“Your face is so cute! I loved you in Sin Eater.”
I stare at her, racking my brain for Fangli’s movies. I know that’s not on the list but it’s familiar. Comprehension hits Sam and me at the same moment.
Ellen Gao is the only Chinese actor in Sin Eater. She thinks I’m another person.
Deciding discretion is the better part of valor, I pose and smile as expected. She disappears almost as quickly as she appeared and Sam reaches for my arm. His smile fades and he glances around and makes a hand signal. In seconds, there’s a man in a black suit and earpiece beside him. Sam has a hushed conversation and the man nods once, looks at my arm, and leaves.
“She thought I was Ellen Gao,” I say, almost laughing. It’s not a funny laugh. I’m a little breathless and my adrenaline is up.
“That shouldn’t have happened. She snuck in and security will get her out.” Sam gestures to my arm, and I raise it to see the livid marks from her fingers. He strokes the skin gently, his expression hard. “Does that hurt? Do you want to leave?”
“No.” I steady my voice. “You said fifteen minutes at the party?”
“Only if you’re up to it.”
“I’m up to it.” I said I’d take this job seriously and I’m going to. This time, I lead Sam.
***
“I didn’t get a chance to eat,” I tell Fangli when I arrive back. She came over to my suite after I had peeled off my layers, and now my body flaps around like a crab that’s rid itself of a too-small shell.
She shoves over a container of celery that she’s been nibbling on and a tub of hummus that she hasn’t touched. “Here.”

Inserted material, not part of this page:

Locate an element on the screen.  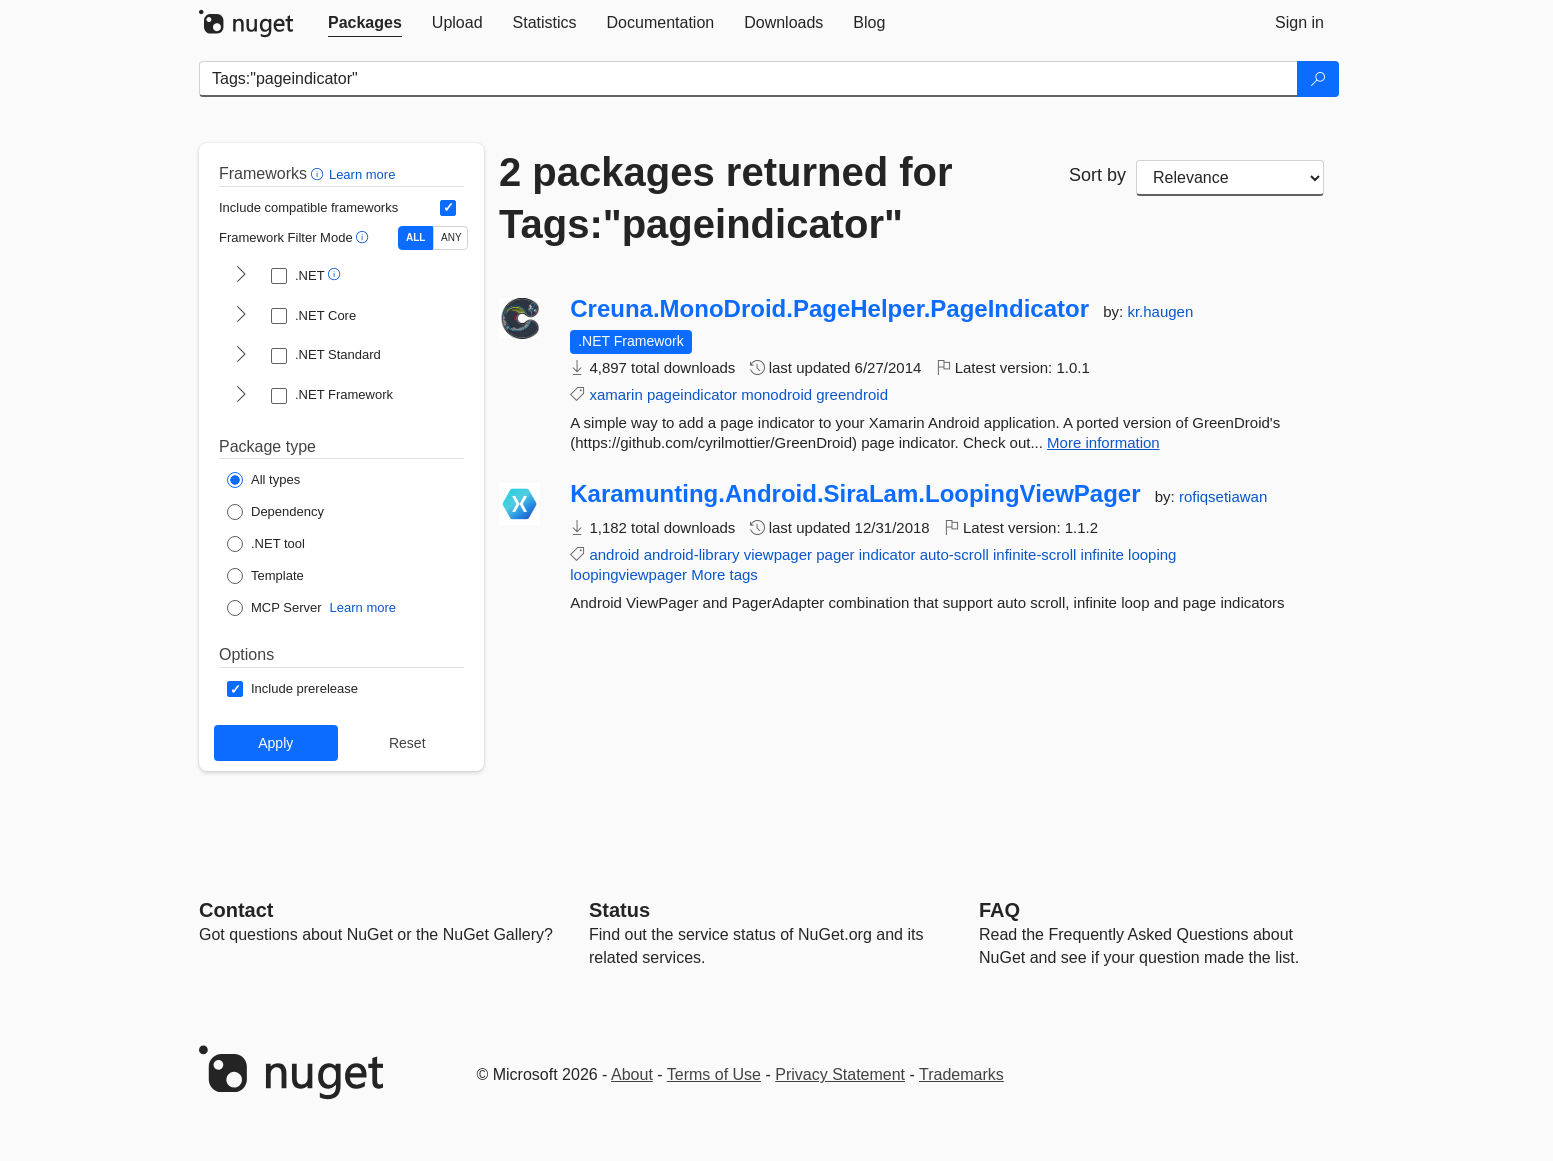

I scoop a huge glob and stuff it into my mouth. “How was your day?” Please let her not mention how I nearly trashed her reputation by dropping a towel and making it look like she was going to give Sam head in the hallway. Sam has assured me it was taken care of without Fangli even knowing, which gives me some confidence in the ability of their people to deal with the tabloids if news of what I’m doing for Fangli ever gets out—but I hate thinking about what might have happened.
She makes a face and drinks her seltzer. “My father called.”

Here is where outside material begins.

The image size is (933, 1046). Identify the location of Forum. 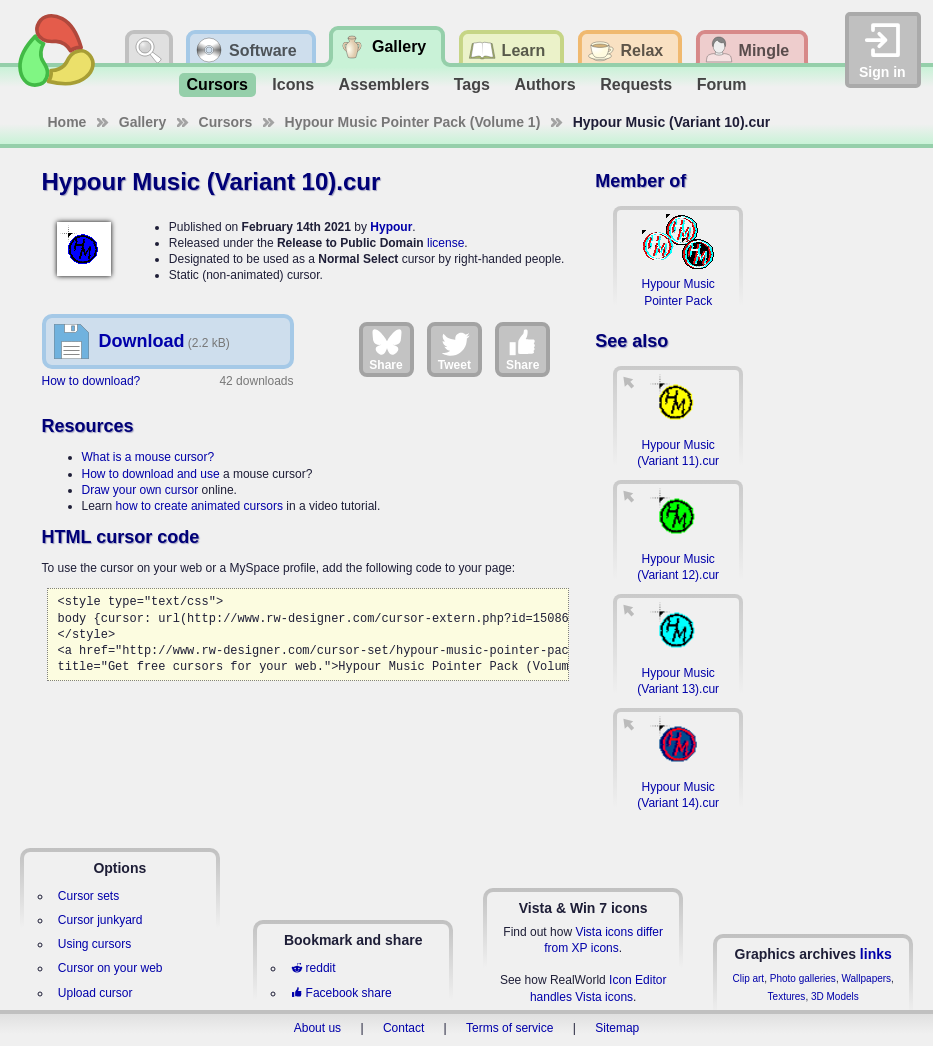
(722, 84).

The light in the suite is dim and in the background, some music I don’t recognize is playing on her phone. It makes me think of nostalgia. “Sounds like it wasn’t a great conversation.”
“He disapproves of me working out of the country,” she says. “He thinks I should stay in China.”
“Parents.”
“I know. I always wish I had a sibling to take off some of the pressure. I wanted a sister. My stepmother was not amenable.”
“I wanted a sister, too.”
“Why didn’t you?” she asks. “For us, it was the one-child policy. I was born after it started.”
“I don’t know,” I say. “I never asked my mother. I suppose I always assumed she thought I was enough.”
Fangli leans over and touches my hand. “You were. I would have loved to have known my mother.”
We sit quietly for a moment. Then she speaks again. “Would you like to come to the show tomorrow?” she asks. “It may be an experience for you to see what it’s like.”
I nearly jump out of my chair. “One hundred percent. Am I going as a regular guest or your makeup artist?”
“Guest.” She tilts her head as she assesses me. “Mei will get you a ticket and we’ll go separately so we’re not seen together but it should work.”
“I haven’t seen a play in ages,” I say.
Fangli pulls the celery toward her. “Your dossier said you acted in school.”
“I did and I went to shows all the time.” I trace my finger around the table. “When Mom started getting sicker, it got harder for me to go out.”
“Physically leave the house, or find the energy to do it?”
“Energy. I had to decide on the show, get the tickets… I was so overwhelmed that it was too much.” I shake my head. “That sounds dumb when I say it out loud, that it was too hard for me to buy a ticket off a website.”
But Fangli is beside me, nodding. “It happens to me,” she says. “There’s too much choice, and since all of them have merit, it’s exhausting to choose. At least I have Mei to help me whittle them down.”
“Outsourcing decisions.” I take back the celery from her and start eating. “I like it.”
“Most of my days are managed for me,” she says. “I’m told where to go and someone else gets me there. I wonder if it’s made it hard for me to think for myself.”